«La posizione del governo sulla legge Fornero è chiara. Non soltanto ha annunciato che la modificherà nella prossima legge di stabilità, ma i suoi ultimi interventi vanno tutti nella direzione di una maggiore flessibilità in uscita». Lo evidenzia Titti Di Salvo, vicepresidente del gruppo Pd alla Camera dei deputati e membro della commissione Lavoro, secondo cui le misure già attuate dal governo parlano chiaro. Ne è un esempio l’abolizione delle penalizzazioni per chi si ritira prima dei 62 anni entro il 2017, che secondo quanto previsto dalla legge Fornero poteva arrivare fino ai 200 euro mensili.
Onorevole Di Salvo, perché il governo continua a rinviare le misure sulla flessibilità in uscita?
Quando si parla di pensioni, la prudenza è un fatto dovuto perché sono in gioco la vita delle persone e i loro mezzi di sussistenza. C’è inoltre un’affermazione netta e mai smentita da parte del governo, e cioè che si debba mettere mano alla legge Monti/Fornero. L’esecutivo ha anche specificato che intende farlo nella prossima legge di stabilità. Questa affermazione va corredata da una terza considerazione: il governo ha già messo mano alla riforma del 2011. Nella manovra 2015 infatti sono già stati prodotti interventi significativi.
A che cosa si riferisce?
In primo luogo alla settima salvaguardia degli esodati, che porta a 172mila il numero complessivo delle persone salvaguardate e a 11,5 miliardi le risorse utilizzate. C’è inoltre l’intervento per eliminare le penalizzazioni previste dalla legge Fornero per quanti fossero andati in pensione anticipata entro il 2017 con meno di 62 anni. Il meccanismo previsto consentiva l’andata in pensione, ma prevedeva anche una penalizzazione fino ai 200 euro mensili, in proporzione a quanto mancava al compimento dei 62 anni.
Che cos’altro ha fatto finora il governo in tema di pensioni?

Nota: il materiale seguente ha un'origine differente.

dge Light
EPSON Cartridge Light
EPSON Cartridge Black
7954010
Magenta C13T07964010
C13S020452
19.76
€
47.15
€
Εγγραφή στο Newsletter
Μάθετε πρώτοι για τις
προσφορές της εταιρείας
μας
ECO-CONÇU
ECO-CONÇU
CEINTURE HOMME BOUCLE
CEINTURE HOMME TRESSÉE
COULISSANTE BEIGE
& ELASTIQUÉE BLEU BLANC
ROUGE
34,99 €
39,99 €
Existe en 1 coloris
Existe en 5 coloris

Altre misure sono Opzione Donna e l’aumento della no tax area per i pensionati. A ciò si aggiunge la neutralizzazione degli effetti dell’inflazione per il 2015 che è stata dello 0,1% inferiore rispetto a quanto programmato. In termini concreti per le pensioni più basse voleva dire la restituzione allo Stato da parte degli anziani di una cifra annuale di 20 euro. C’è quindi un impegno del governo in favore dei pensionati, e del resto questi interventi presuppongono un giudizio sulla legge Fornero. Questo giudizio è stato anticipato da alcune scelte già fatte nella legge di stabilità.

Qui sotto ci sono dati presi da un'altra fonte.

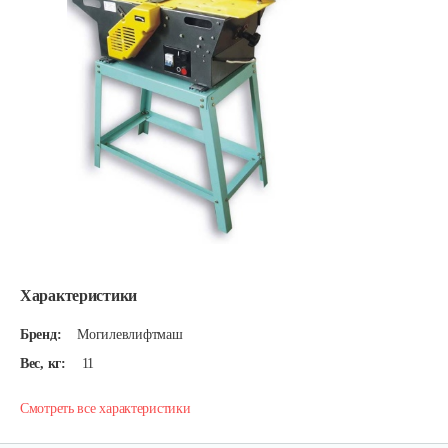
Характеристики
Бренд:
Могилевлифтмаш
Вес, кг:
11
Смотреть все характеристики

Quindi il governo intende realmente modificare la legge Fornero?
Sì, esiste un impegno serio del governo, dimostrato dal fatto di avere già agito. In questo modo l’esecutivo ci indica che ritiene necessario un intervento sulla legge Fornero, sia per sanare alcune ingiustizie sia per rendere il sistema meno rigido. Va dunque perseguita la flessibilità in uscita del sistema previdenziale, consentendo di ritirarsi in anticipo dal lavoro, e attraverso misure come Opzione Donna consentire un ricalcolo contributivo dell’intera vita lavorativa. Ma c’è un terzo elemento di cui tenere conto.
Quale?
Studi realizzati dal Mef hanno documentato che un dirigente d’impresa ha un’aspettativa di vita media più lunga di 5/7 anni rispetto a chi svolge un lavoro manuale. Il tema dell’uscita dal sistema previdenziale andrebbe approcciato alla luce di questo aspetto anche dal punto dell’equilibrio finanziario. Se infatti l’aspettativa di vita è inferiore la pensione è goduta per un numero minore di anni. Questo è un elemento che pesa in un sistema contributivo.
In che modo?
I contributi versati dal lavoratore e dall’impresa sono sommati, moltiplicati per alcuni coefficienti e suddivisi per il numero di anni che restano da vivere sulla base dell’aspettativa di vita media. Se l’aspettativa di vita è più o meno lunga, è chiaro che quella cifra è suddivisa per un numero di anni maggiore o minore. E quindi se l’aspettativa di vita è più corta ha un senso che io vada prima in pensione.